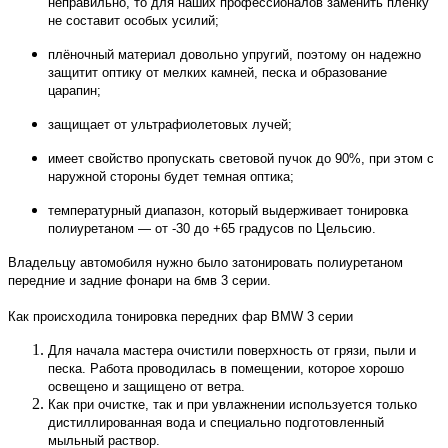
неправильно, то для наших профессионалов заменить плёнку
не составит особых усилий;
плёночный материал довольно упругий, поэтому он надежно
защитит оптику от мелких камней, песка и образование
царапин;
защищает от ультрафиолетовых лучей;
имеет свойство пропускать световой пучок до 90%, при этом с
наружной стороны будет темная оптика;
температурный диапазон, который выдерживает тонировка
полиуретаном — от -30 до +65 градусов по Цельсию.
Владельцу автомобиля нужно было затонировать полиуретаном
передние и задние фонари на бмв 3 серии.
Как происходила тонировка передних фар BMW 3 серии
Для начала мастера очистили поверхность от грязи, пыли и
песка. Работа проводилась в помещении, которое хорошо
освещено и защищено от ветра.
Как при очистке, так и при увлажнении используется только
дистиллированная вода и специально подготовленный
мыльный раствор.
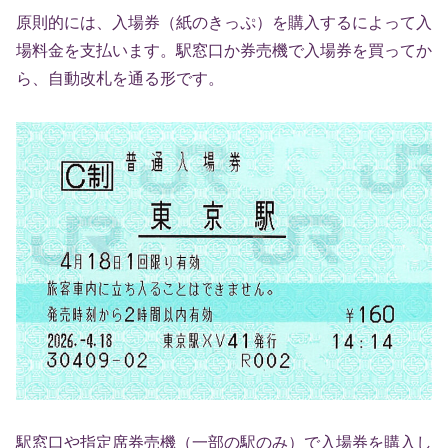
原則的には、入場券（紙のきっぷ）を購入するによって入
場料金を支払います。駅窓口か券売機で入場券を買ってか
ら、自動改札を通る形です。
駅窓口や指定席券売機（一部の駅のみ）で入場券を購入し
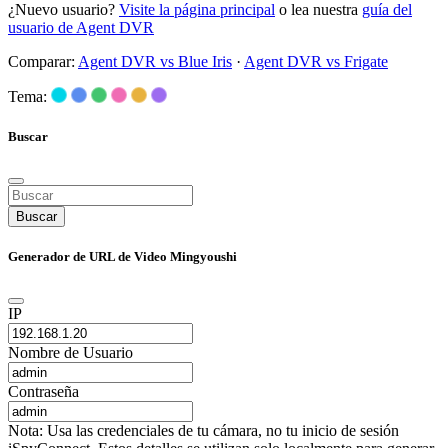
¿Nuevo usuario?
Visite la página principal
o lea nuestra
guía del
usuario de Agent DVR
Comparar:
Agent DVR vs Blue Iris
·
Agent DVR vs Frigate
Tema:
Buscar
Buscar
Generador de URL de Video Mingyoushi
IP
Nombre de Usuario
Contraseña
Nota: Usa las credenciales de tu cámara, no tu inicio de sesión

_ _ _

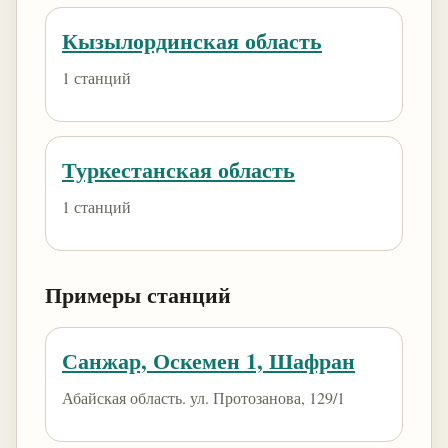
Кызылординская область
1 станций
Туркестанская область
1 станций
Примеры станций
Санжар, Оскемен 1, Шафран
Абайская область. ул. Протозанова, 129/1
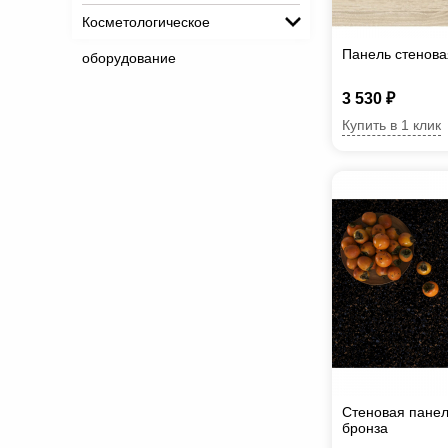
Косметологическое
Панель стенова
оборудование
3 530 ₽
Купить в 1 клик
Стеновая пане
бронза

_ _ _

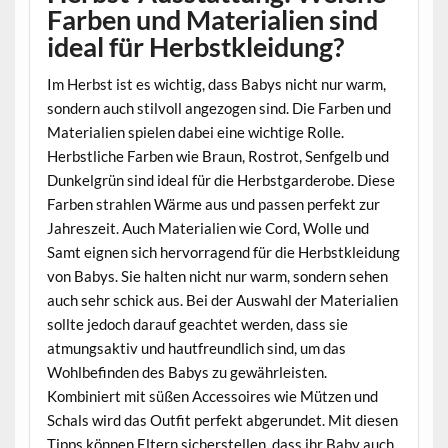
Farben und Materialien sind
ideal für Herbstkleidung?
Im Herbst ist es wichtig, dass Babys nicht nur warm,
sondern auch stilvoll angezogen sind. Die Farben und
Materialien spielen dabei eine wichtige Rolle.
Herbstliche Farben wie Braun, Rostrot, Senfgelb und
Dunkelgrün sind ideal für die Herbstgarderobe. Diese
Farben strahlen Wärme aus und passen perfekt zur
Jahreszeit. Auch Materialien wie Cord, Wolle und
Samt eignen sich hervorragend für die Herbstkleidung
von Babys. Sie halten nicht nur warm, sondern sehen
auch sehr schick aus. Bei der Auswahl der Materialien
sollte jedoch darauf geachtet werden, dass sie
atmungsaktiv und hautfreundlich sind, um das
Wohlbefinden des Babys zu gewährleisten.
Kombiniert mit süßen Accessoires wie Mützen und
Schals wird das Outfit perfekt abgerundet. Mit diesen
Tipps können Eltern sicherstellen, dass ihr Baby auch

_ _ _

From the listing above, the lines starting with the one that has "Generador de URL de Video Mingyoushi" and running through the one that has "Nota: Usa las" should be copied exactly, ends included.

- **OUTPUT BELOW**
Generador de URL de Video Mingyoushi
IP
Nombre de Usuario
Contraseña
Nota: Usa las credenciales de tu cámara, no tu inicio de sesión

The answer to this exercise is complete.